WHAT TO WORK ON. Excluding pictures, retype the line with "19 janvier 2017, le" and each line that follows it to the end of the data below, word for word.
- - -
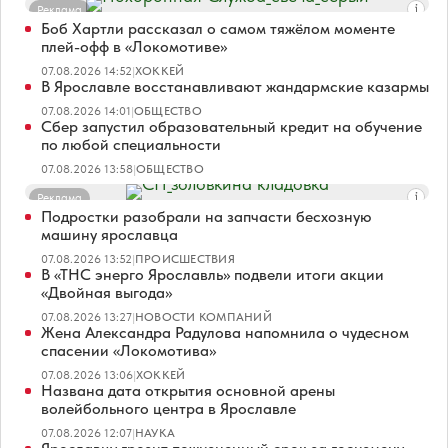
Реклама
Боб Хартли рассказал о самом тяжёлом моменте
плей-офф в «Локомотиве»
07.08.2026 14:52
|
ХОККЕЙ
В Ярославле восстанавливают жандармские казармы
07.08.2026 14:01
|
ОБЩЕСТВО
Сбер запустил образовательный кредит на обучение
по любой специальности
07.08.2026 13:58
|
ОБЩЕСТВО
Реклама
Подростки разобрали на запчасти бесхозную
машину ярославца
07.08.2026 13:52
|
ПРОИСШЕСТВИЯ
В «ТНС энерго Ярославль» подвели итоги акции
«Двойная выгода»
07.08.2026 13:27
|
НОВОСТИ КОМПАНИЙ
Жена Александра Радулова напомнила о чудесном
спасении «Локомотива»
07.08.2026 13:06
|
ХОККЕЙ
Названа дата открытия основной арены
волейбольного центра в Ярославле
07.08.2026 12:07
|
НАУКА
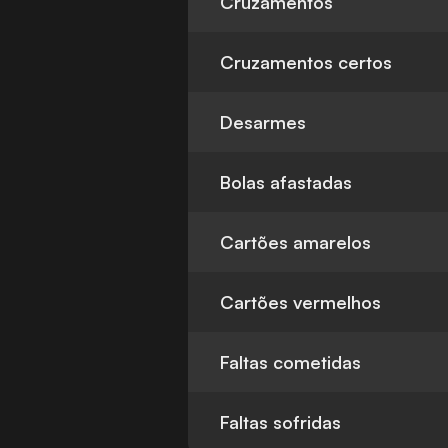
Cruzamentos
Cruzamentos certos
Desarmes
Bolas afastadas
Cartões amarelos
Cartões vermelhos
Faltas cometidas
Faltas sofridas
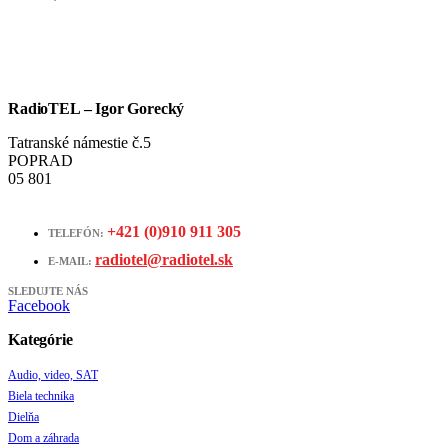
RadioTEL – Igor Gorecký
Tatranské námestie č.5
POPRAD
05 801
+421 (0)910 911 305
TELEFÓN:
radiotel@radiotel.sk
E-MAIL:
SLEDUJTE NÁS
Facebook
Kategórie
Audio, video, SAT
Biela technika
Dielňa
Dom a záhrada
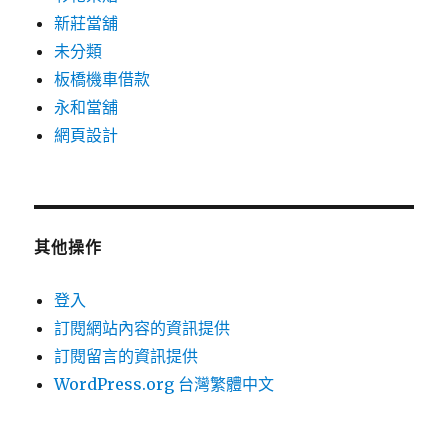
新莊當舖
未分類
板橋機車借款
永和當舖
網頁設計
其他操作
登入
訂閱網站內容的資訊提供
訂閱留言的資訊提供
WordPress.org 台灣繁體中文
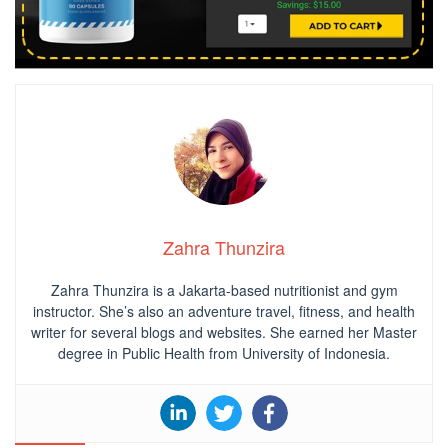
Zahra Thunzira
Zahra Thunzira is a Jakarta-based nutritionist and gym
instructor. She’s also an adventure travel, fitness, and health
writer for several blogs and websites. She earned her Master
degree in Public Health from University of Indonesia.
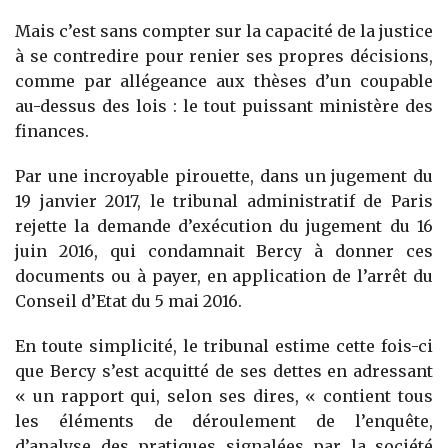
Mais c’est sans compter sur la capacité de la justice
à se contredire pour renier ses propres décisions,
comme par allégeance aux thèses d’un coupable
au-dessus des lois : le tout puissant ministère des
finances.
Par une incroyable pirouette, dans un jugement du
19 janvier 2017, le tribunal administratif de Paris
rejette la demande d’exécution du jugement du 16
juin 2016, qui condamnait Bercy à donner ces
documents ou à payer, en application de l’arrêt du
Conseil d’Etat du 5 mai 2016.
En toute simplicité, le tribunal estime cette fois-ci
que Bercy s’est acquitté de ses dettes en adressant
« un rapport qui, selon ses dires, « contient tous
les éléments de déroulement de l’enquête,
d’analyse des pratiques signalées par la société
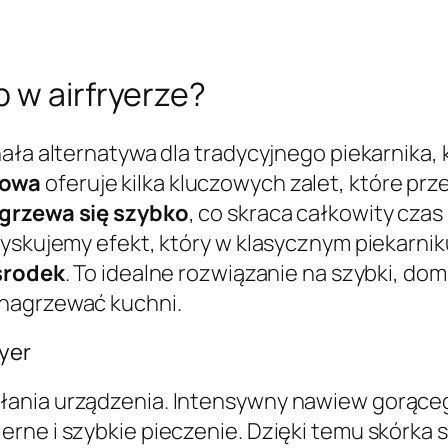
 w airfryerze?
ała alternatywa dla tradycyjnego piekarnika, 
zowa
oferuje kilka kluczowych zalet, które p
agrzewa się szybko
, co skraca całkowity cza
zyskujemy efekt, który w klasycznym piekarn
 środek
. To idealne rozwiązanie na szybki, do
 nagrzewać kuchni.
ryer
łania urządzenia. Intensywny nawiew gorące
ne i szybkie pieczenie. Dzięki temu skórka s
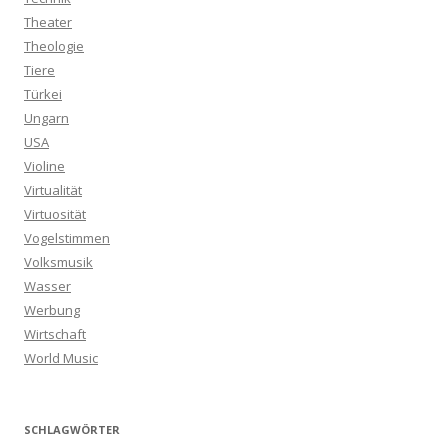
Theater
Theologie
Tiere
Türkei
Ungarn
USA
Violine
Virtualität
Virtuosität
Vogelstimmen
Volksmusik
Wasser
Werbung
Wirtschaft
World Music
SCHLAGWÖRTER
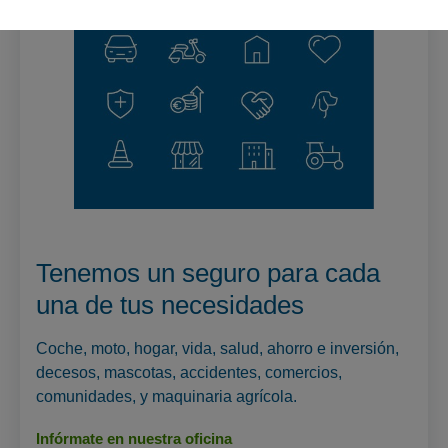
Tenemos un seguro para cada
una de tus necesidades
Coche, moto, hogar, vida, salud, ahorro e inversión,
decesos, mascotas, accidentes, comercios,
comunidades, y maquinaria agrícola.
Infórmate en nuestra oficina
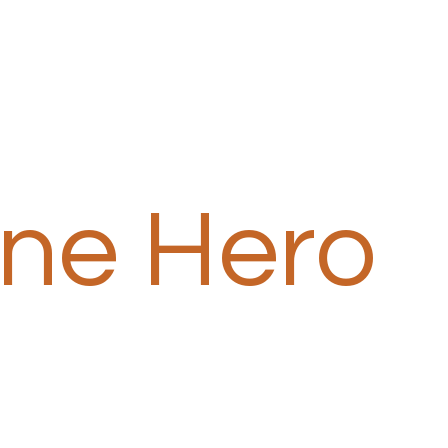
one Hero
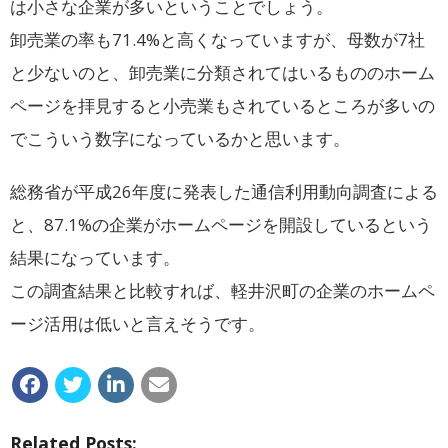
は小さな企業が多いということでしょう。
卸売業の率も71.4%と高くなっていますが、母数が7社
と少ないのと、卸売業に分類されてはいるもののホーム
ページを拝見すると小売業もされているところが多いの
でこういう数字になっているかと思います。
総務省が平成26年度に発表した通信利用動向調査による
と、87.1%の企業がホームページを開設しているという
結果になっています。
この調査結果と比較すれば、軽井沢町の企業のホームペ
ージ活用は低いと言えそうです。
Related Posts:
- - -
ANSWER TO THIS PROBLEM.
19 janvier 2017, le tribunal administratif de Paris
rejette la demande d’exécution du jugement du 16
juin 2016, qui condamnait Bercy à donner ces
documents ou à payer, en application de l’arrêt du
Conseil d’Etat du 5 mai 2016.
En toute simplicité, le tribunal estime cette fois-ci
que Bercy s’est acquitté de ses dettes en adressant
« un rapport qui, selon ses dires, « contient tous
les éléments de déroulement de l’enquête,
d’analyse des pratiques signalées par la société
 w airfryerze?
ała alternatywa dla tradycyjnego piekarnika, 
zowa
oferuje kilka kluczowych zalet, które p
agrzewa się szybko
, co skraca całkowity cza
zyskujemy efekt, który w klasycznym piekarn
 środek
. To idealne rozwiązanie na szybki, do
 nagrzewać kuchni.
ryer
łania urządzenia. Intensywny nawiew gorące
ne i szybkie pieczenie. Dzięki temu skórka s
Theater
Theologie
Tiere
Türkei
Ungarn
USA
Violine
Virtualität
Virtuosität
Vogelstimmen
Volksmusik
Wasser
Werbung
Wirtschaft
World Music
SCHLAGWÖRTER
Tenemos un seguro para cada
una de tus necesidades
Coche, moto, hogar, vida, salud, ahorro e inversión,
decesos, mascotas, accidentes, comercios,
comunidades, y maquinaria agrícola.
Infórmate en nuestra oficina
one Hero
は小さな企業が多いということでしょう。
卸売業の率も71.4%と高くなっていますが、母数が7社
と少ないのと、卸売業に分類されてはいるもののホーム
ページを拝見すると小売業もされているところが多いの
でこういう数字になっているかと思います。
総務省が平成26年度に発表した通信利用動向調査による
と、87.1%の企業がホームページを開設しているという
結果になっています。
この調査結果と比較すれば、軽井沢町の企業のホームペ
ージ活用は低いと言えそうです。
Related Posts:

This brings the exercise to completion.